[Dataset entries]
_ _ _ _ _ _ _

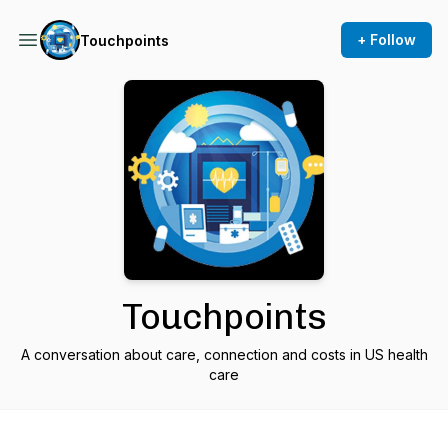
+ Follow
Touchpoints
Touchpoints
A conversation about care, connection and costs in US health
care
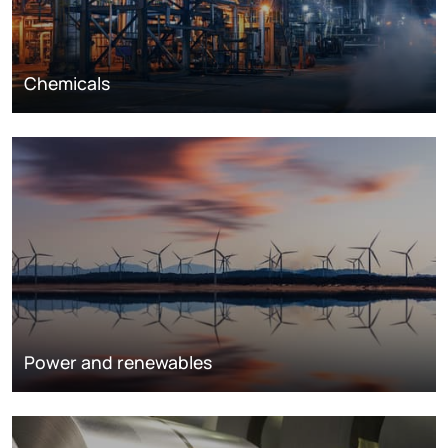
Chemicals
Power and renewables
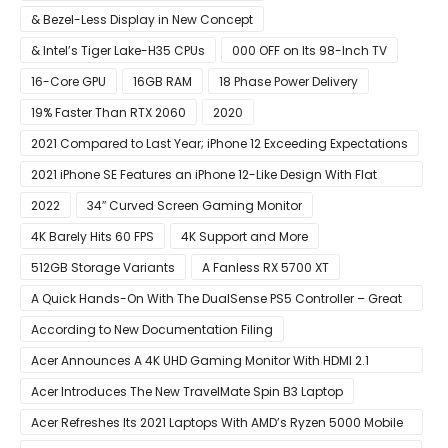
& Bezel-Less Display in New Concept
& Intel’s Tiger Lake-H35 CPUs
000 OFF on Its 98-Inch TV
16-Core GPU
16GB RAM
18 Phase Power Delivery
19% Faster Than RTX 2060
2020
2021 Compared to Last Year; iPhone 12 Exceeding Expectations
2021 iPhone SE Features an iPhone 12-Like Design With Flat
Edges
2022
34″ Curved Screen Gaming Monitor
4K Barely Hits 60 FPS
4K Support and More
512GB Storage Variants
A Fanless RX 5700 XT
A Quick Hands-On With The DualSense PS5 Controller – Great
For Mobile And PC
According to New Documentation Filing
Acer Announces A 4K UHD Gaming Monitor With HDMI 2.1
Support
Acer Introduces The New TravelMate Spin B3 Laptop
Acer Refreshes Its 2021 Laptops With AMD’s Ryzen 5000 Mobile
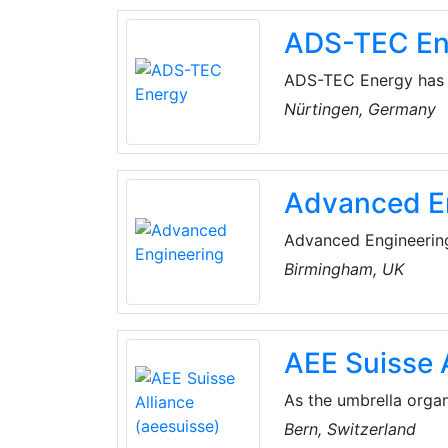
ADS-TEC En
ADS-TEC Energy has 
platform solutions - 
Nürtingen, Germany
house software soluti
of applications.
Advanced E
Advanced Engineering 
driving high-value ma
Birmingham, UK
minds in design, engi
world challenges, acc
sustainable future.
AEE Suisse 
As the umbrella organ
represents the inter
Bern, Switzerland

_ _ _ _ _ _ _

[TASK GOAL] Please write out exactly, and only, the lines from the beginning of the entries through the line containing "4K Barely Hits 60 FPS", including both and skipping all pictures.

[SOLUTION]
+ Follow
Touchpoints
Touchpoints
A conversation about care, connection and costs in US health
care
Chemicals
Power and renewables
& Bezel-Less Display in New Concept
& Intel’s Tiger Lake-H35 CPUs
000 OFF on Its 98-Inch TV
16-Core GPU
16GB RAM
18 Phase Power Delivery
19% Faster Than RTX 2060
2020
2021 Compared to Last Year; iPhone 12 Exceeding Expectations
2021 iPhone SE Features an iPhone 12-Like Design With Flat
Edges
2022
34″ Curved Screen Gaming Monitor
4K Barely Hits 60 FPS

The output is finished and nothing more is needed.